▶ [REQUIRED ACTION]: Your task is to return all of the records exactly, minus any images.

== Segment start ==

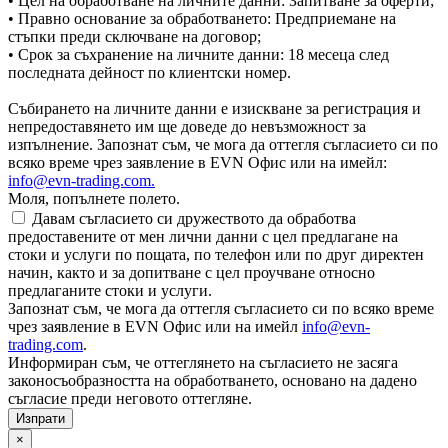
• Цел на обработване на личните данни: Запитване за оферти;
• Правно основание за обработването: Предприемане на
стъпки преди сключване на договор;
• Срок за съхранение на личните данни: 18 месеца след
последната дейност по клиентски номер.
Събирането на личните данни е изискване за регистрация и
непредоставянето им ще доведе до невъзможност за
изпълнение. Запознат съм, че мога да оттегля съгласието си по
всяко време чрез заявление в EVN Офис или на имейл:
info@evn-trading.com
.
Моля, попълнете полето.
Давам съгласието си дружеството да обработва
предоставените от мен лични данни с цел предлагане на
стоки и услуги по пощата, по телефон или по друг директен
начин, както и за допитване с цел проучване относно
предлаганите стоки и услуги.
Запознат съм, че мога да оттегля съгласието си по всяко време
чрез заявление в EVN Офис или на имейл
info@evn-
trading.com
.
Информиран съм, че оттеглянето на съгласието не засяга
законосъобразността на обработването, основано на дадено
съгласие преди неговото оттегляне.
×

== Segment end ==

▶ [REPLY TO THE EXERCISE]:
• Цел на обработване на личните данни: Запитване за оферти;
• Правно основание за обработването: Предприемане на
стъпки преди сключване на договор;
• Срок за съхранение на личните данни: 18 месеца след
последната дейност по клиентски номер.
Събирането на личните данни е изискване за регистрация и
непредоставянето им ще доведе до невъзможност за
изпълнение. Запознат съм, че мога да оттегля съгласието си по
всяко време чрез заявление в EVN Офис или на имейл:
info@evn-trading.com
.
Моля, попълнете полето.
Давам съгласието си дружеството да обработва
предоставените от мен лични данни с цел предлагане на
стоки и услуги по пощата, по телефон или по друг директен
начин, както и за допитване с цел проучване относно
предлаганите стоки и услуги.
Запознат съм, че мога да оттегля съгласието си по всяко време
чрез заявление в EVN Офис или на имейл
info@evn-
trading.com
.
Информиран съм, че оттеглянето на съгласието не засяга
законосъобразността на обработването, основано на дадено
съгласие преди неговото оттегляне.
×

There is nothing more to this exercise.